Size of the Poker Field
This is another area where there are questions. In these High Roller tournaments, it is rare that they exceed 100 players and, especially in the $50,000-$100,000 bracket, you’re talking about an echelon where the players know each other exclusively. Many of today’s less-than knowledgeable poker “fans” want to give the legendary Doyle Brunson a hard time because he won some of his WSOP bracelets against smaller fields…what’s the difference between Brunson playing 40 people in the 1970s and Ivey playing 40 people now in the High Roller tournaments?
Then there’s the question of the poker economy. In some of these cases, players are selling pieces of themselves to others (sometimes opponents they are playing against) and, after wins, shifting those winnings to others in the world of poker. That’s a nice way to filter the money through the system, but it isn’t one that is guaranteed. Someone like a Negreanu probably doesn’t need to sell pieces (he probably swaps shares for fun and action) and, in the end, the money gravitates upwards rather than trickling down to the masses (much like a political philosophy that doesn’t work). In the end, there’s just a shuffling of the money between the elites rather than any movement of the money towards those that are coming up the ladder.

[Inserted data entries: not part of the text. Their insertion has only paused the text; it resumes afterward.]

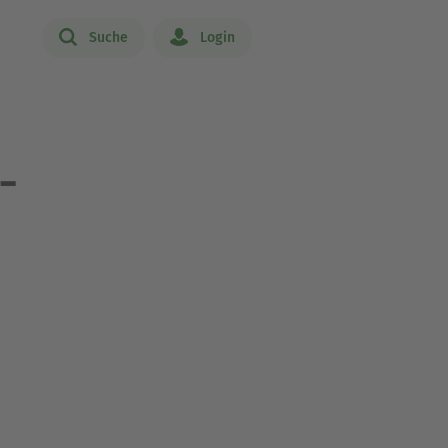
Suche
Login
-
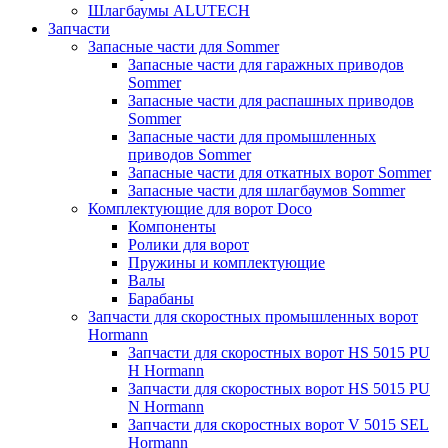
Шлагбаумы ALUTECH
Запчасти
Запасные части для Sommer
Запасные части для гаражных приводов
Sommer
Запасные части для распашных приводов
Sommer
Запасные части для промышленных
приводов Sommer
Запасные части для откатных ворот Sommer
Запасные части для шлагбаумов Sommer
Комплектующие для ворот Doco
Компоненты
Ролики для ворот
Пружины и комплектующие
Валы
Барабаны
Запчасти для скоростных промышленных ворот
Hormann
Запчасти для скоростных ворот HS 5015 PU
H Hormann
Запчасти для скоростных ворот HS 5015 PU
N Hormann
Запчасти для скоростных ворот V 5015 SEL
Hormann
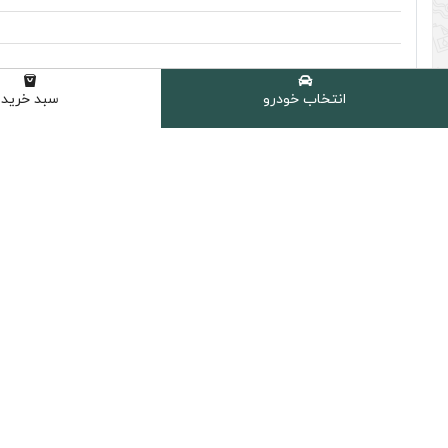
انتخاب خودرو
سبد خرید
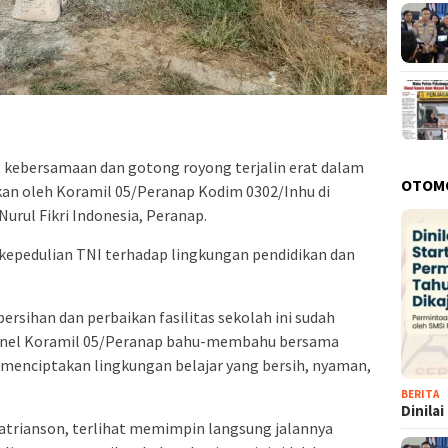
kebersamaan dan gotong royong terjalin erat dalam
OTOM
kan oleh Koramil 05/Peranap Kodim 0302/Inhu di
Nurul Fikri Indonesia, Peranap.
 kepedulian TNI terhadap lingkungan pendidikan dan
ersihan dan perbaikan fasilitas sekolah ini sudah
ersonel Koramil 05/Peranap bahu-membahu bersama
 menciptakan lingkungan belajar yang bersih, nyaman,
BERITA
Dinila
watrianson, terlihat memimpin langsung jalannya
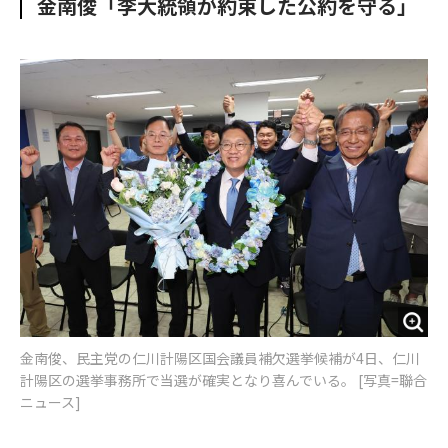
金南俊「李大統領が約束した公約を守る」
o
e
u
n
o
r
t
k
金南俊、民主党の仁川計陽区国会議員補欠選挙候補が4日、仁川
計陽区の選挙事務所で当選が確実となり喜んでいる。 [写真=聯合
ニュース]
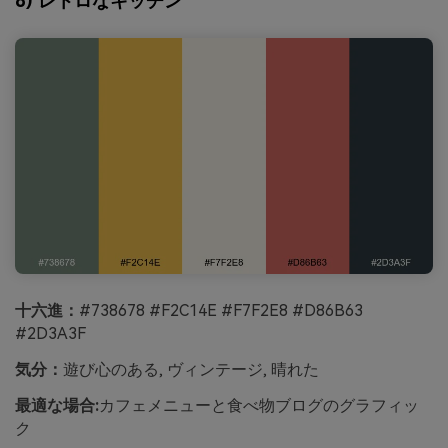
8) レトロなキッチン
十六進：
#738678 #F2C14E #F7F2E8 #D86B63
#2D3A3F
気分：
遊び心のある, ヴィンテージ, 晴れた
最適な場合:
カフェメニューと食べ物ブログのグラフィッ
ク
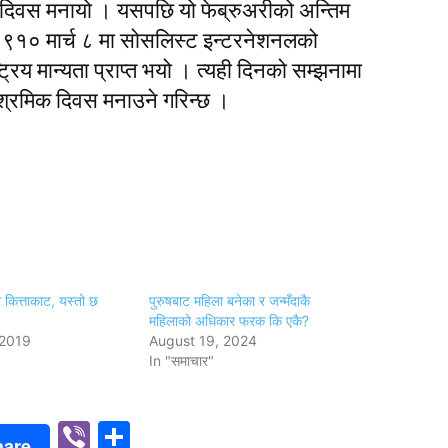
दिवस मनायो । यसपछि यो फेब्रुअरीको अन्तिम
१० मार्च ८ मा सोसलिस्ट इन्टरनेशनलको
्रिय मान्यता प्राप्त भयो । त्यही दिनको सम्झनामा
ा श्रमिक दिवस मनाउने गरिन्छ ।
ा कित्ताकाट, यस्तो छ
पुरुषबाट महिला बनेका र जन्मँदाकै
महिलाको अधिकार फरक कि एकै?
 2019
August 19, 2024
In "समाचार"
p
n
Viber
Share
hare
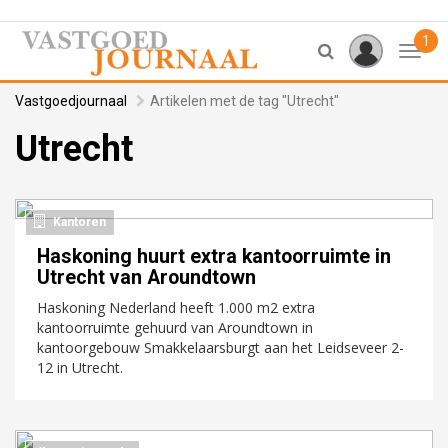
1
Toggl
Vastgoedjournaal
Artikelen met de tag "Utrecht"
Utrecht
Kantoren
Haskoning huurt extra kantoorruimte in
Utrecht van Aroundtown
Haskoning Nederland heeft 1.000 m2 extra
kantoorruimte gehuurd van Aroundtown in
kantoorgebouw Smakkelaarsburgt aan het Leidseveer 2-
12 in Utrecht.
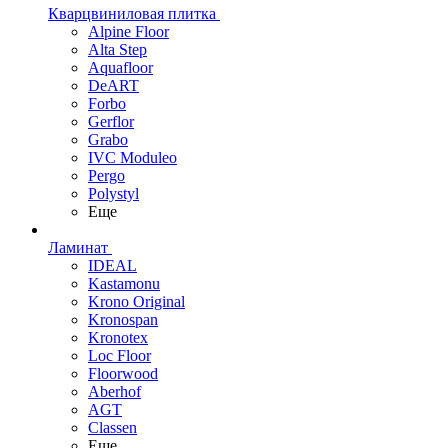
Кварцвиниловая плитка
Alpine Floor
Alta Step
Aquafloor
DeART
Forbo
Gerflor
Grabo
IVC Moduleo
Pergo
Polystyl
Еще
Ламинат
IDEAL
Kastamonu
Krono Original
Kronospan
Kronotex
Loc Floor
Floorwood
Aberhof
AGT
Classen
Еще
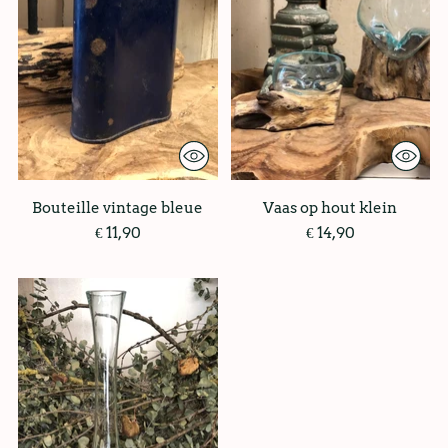
Bouteille vintage bleue
Vaas op hout klein
€ 11,90
€ 14,90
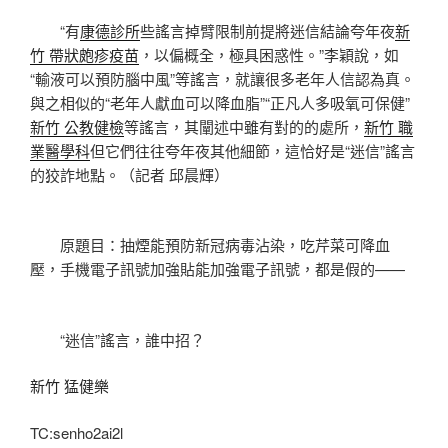
“有
康德診所
些謠言掉臂限制前提將迷信結論夸年夜
新
竹 帶狀皰疹疫苗
，以偏概全，極具困惑性。”李穎說，如
“輸液可以預防腦中風”等謠言，就讓很多老年人信認為真。
與之相似的“老年人獻血可以降血脂”“正凡人多吸氧可保健”
新竹 公教健檢
等謠言，其闡述中雖有對的的處所，
新竹 職
業醫學科
但它們往往夸年夜其他細節，這恰好是“迷信”謠言
的狡詐地點。（記者 邱晨輝）
原題目：抽煙能預防新冠病毒沾染，吃芹菜可降血
壓，手機電子訊號加強貼能加強電子訊號，都是假的——
“迷信”謠言，誰中招？
新竹 猛健樂
TC:senho2ai2l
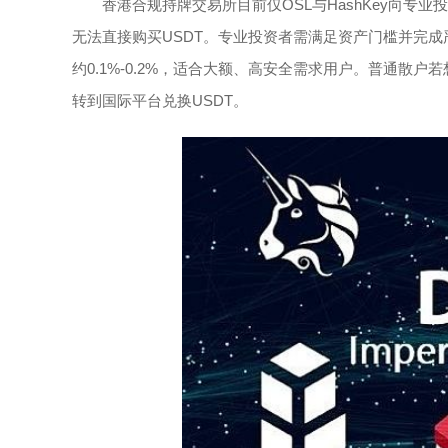
香港合规持牌交易所目前仅OSL与HashKey向专业
无法直接购买USDT。专业投资者需满足资产门槛并完成严格
约0.1%-0.2%，适合大额、高安全需求用户。普通散户
转到国际平台兑换USDT。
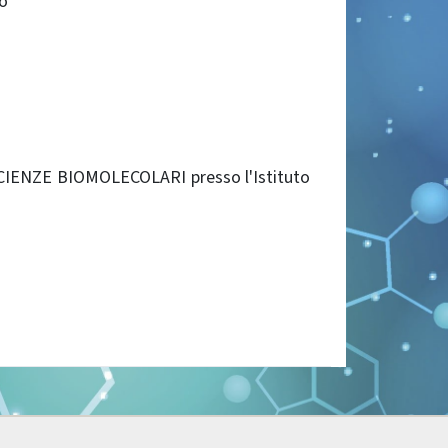
o"
 SCIENZE BIOMOLECOLARI presso l'Istituto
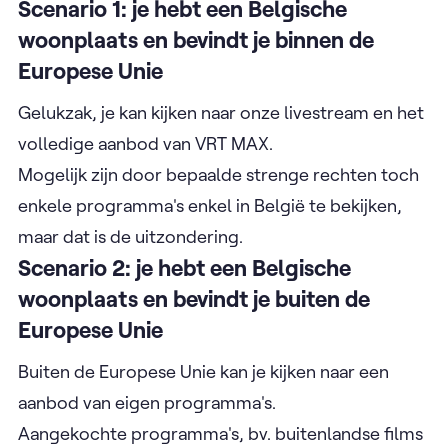
Scenario 1: je hebt een Belgische
woonplaats en bevindt je binnen de
Europese Unie
Gelukzak, je kan kijken naar onze livestream en het
volledige aanbod van VRT MAX.
Mogelijk zijn door bepaalde strenge rechten toch
enkele programma's enkel in België te bekijken,
maar dat is de uitzondering.
Scenario 2: je hebt een Belgische
woonplaats en bevindt je buiten de
Europese Unie
Buiten de Europese Unie kan je kijken naar een
aanbod van eigen programma's.
Aangekochte programma's, bv. buitenlandse films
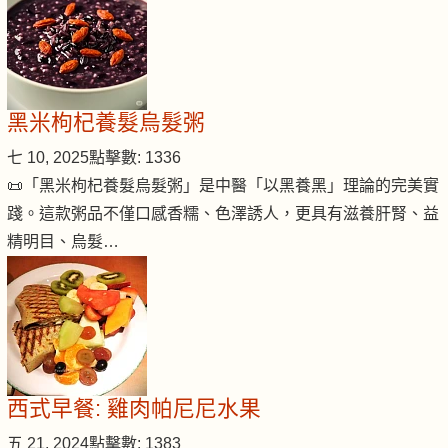
黑米枸杞養髮烏髮粥
七 10, 2025
點擊數: 1336
📜「黑米枸杞養髮烏髮粥」是中醫「以黑養黑」理論的完美實
踐。這款粥品不僅口感香糯、色澤誘人，更具有滋養肝腎、益
精明目、烏髮…
西式早餐: 雞肉帕尼尼水果
五 21, 2024
點擊數: 1383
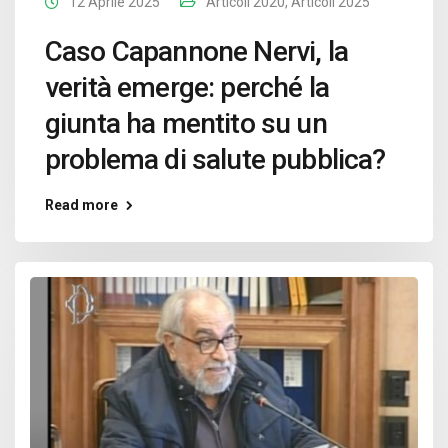
12 Aprile 2025
Articoli 2020
,
Articoli 2025
Caso Capannone Nervi, la
verità emerge: perché la
giunta ha mentito su un
problema di salute pubblica?
Read more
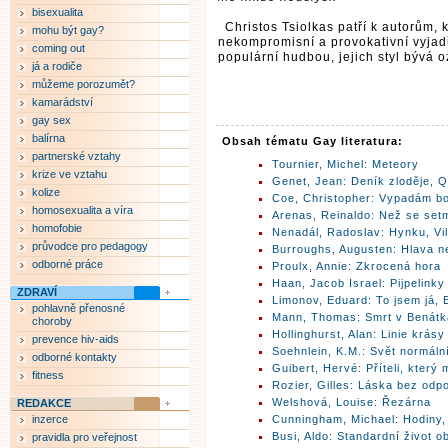
bisexualita
Christos Tsiolkas patří k autorům, kt
mohu být gay?
nekompromisní a provokativní vyjadř
coming out
populární hudbou, jejich styl bývá 
já a rodiče
můžeme porozumět?
kamarádství
gay sex
balírna
Obsah tématu Gay literatura:
partnerské vztahy
Tournier, Michel: Meteory
krize ve vztahu
Genet, Jean: Deník zloděje, Q
kolize
Coe, Christopher: Vypadám b
homosexualita a víra
Arenas, Reinaldo: Než se set
homofobie
Nenadál, Radoslav: Hynku, Vi
průvodce pro pedagogy
Burroughs, Augusten: Hlava n
odborné práce
Proulx, Annie: Zkrocená hora
Haan, Jacob Israel: Pijpelinky
ZDRAVÍ
Limonov, Eduard: To jsem já,
pohlavně přenosné
Mann, Thomas: Smrt v Benát
choroby
Hollinghurst, Alan: Linie krásy
prevence hiv-aids
Soehnlein, K.M.: Svět normáln
odborné kontakty
Guibert, Hervé: Příteli, který 
fitness
Rozier, Gilles: Láska bez odp
Welshová, Louise: Řezárna
REDAKCE
inzerce
Cunningham, Michael: Hodiny,
Busi, Aldo: Standardní život
pravidla pro veřejnost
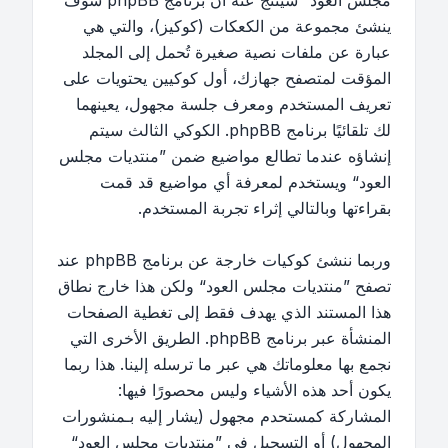
مجلس العود“ سينتج عنه أن برنامج phpBB سوف
ينشئ مجموعة من الكعكات (كوكيز)، والتي هي
عبارة عن ملفات نصية صغيرة تُحمل إلى المجلد
المؤقت لمتصفح جهازك، أول كوكيين يحتويات على
تعريف المستخدم ومعرف جلسة مجهول، يعينهما
لك تلقائيًا برنامج phpBB. الكوكي الثالث سيتم
إنشاؤه عندما تطالع مواضيع ضمن ”منتديات مجلس
العود“ ويستخدم لمعرفة أي مواضيع قد قمت
بقراءتها وبالتالي إثراء تجربة المستخدم.
وربما ننشئ كوكيات خارجة عن برنامج phpBB عند
تصفح ”منتديات مجلس العود“ ولكن هذا خارج نطاق
هذا المستند الذي يهدف فقط إلى تغطية الصفحات
المنشأة عبر برنامج phpBB. الطريق الأخرى التي
نجمع بها معلوماتك هي عبر ما ترسله إلينا. هذا ربما
يكون أحد هذه الأشياء وليس محصورًا فيها:
المشاركة كمستحدم مجهول (يشار إليه بـمنشورات
المجهول) أو التسجيل في ”منتديات مجلس العود“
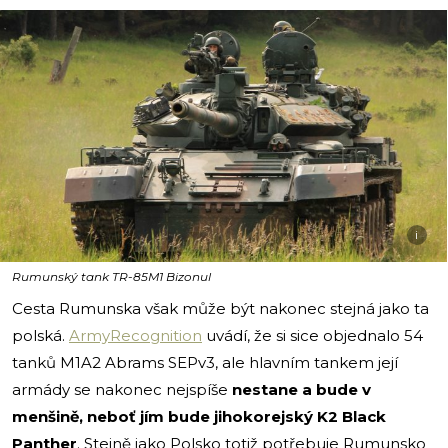
i
Rumunský tank TR-85M1 Bizonul
Cesta Rumunska však může být nakonec stejná jako ta
polská.
ArmyRecognition
uvádí, že si sice objednalo 54
tanků M1A2 Abrams SEPv3, ale hlavním tankem její
armády se nakonec nejspíše
nestane a bude v
menšině, neboť jím bude jihokorejský K2 Black
Panther
. Stejně jako Polsko totiž potřebuje Rumunsko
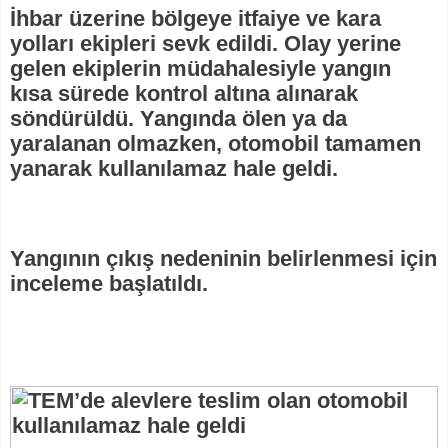
İhbar üzerine bölgeye itfaiye ve kara
yolları ekipleri sevk edildi. Olay yerine
gelen ekiplerin müdahalesiyle yangın
kısa sürede kontrol altına alınarak
söndürüldü. Yangında ölen ya da
yaralanan olmazken, otomobil tamamen
yanarak kullanılamaz hale geldi.
Yangının çıkış nedeninin belirlenmesi için
inceleme başlatıldı.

The bottom line, however, is whether poker’s fandom really gives a damn. For the most part, poker fans like to see players that they know and can root for and be able to talk about them on the poker forums the next day. While everyone likes the WPT or EPT final tables that feature a group of unknowns looking to make that big payday, the majority of poker aficionados prefer to yak about and dissect the play of those that they have a solid history on. Perhaps this is the reason that there has been an exponential increase in the number of High Roller and Super High Roller tournaments in the poker world.
As much as we like the story of Rudy, many would rather be The Wolf of Wall Street.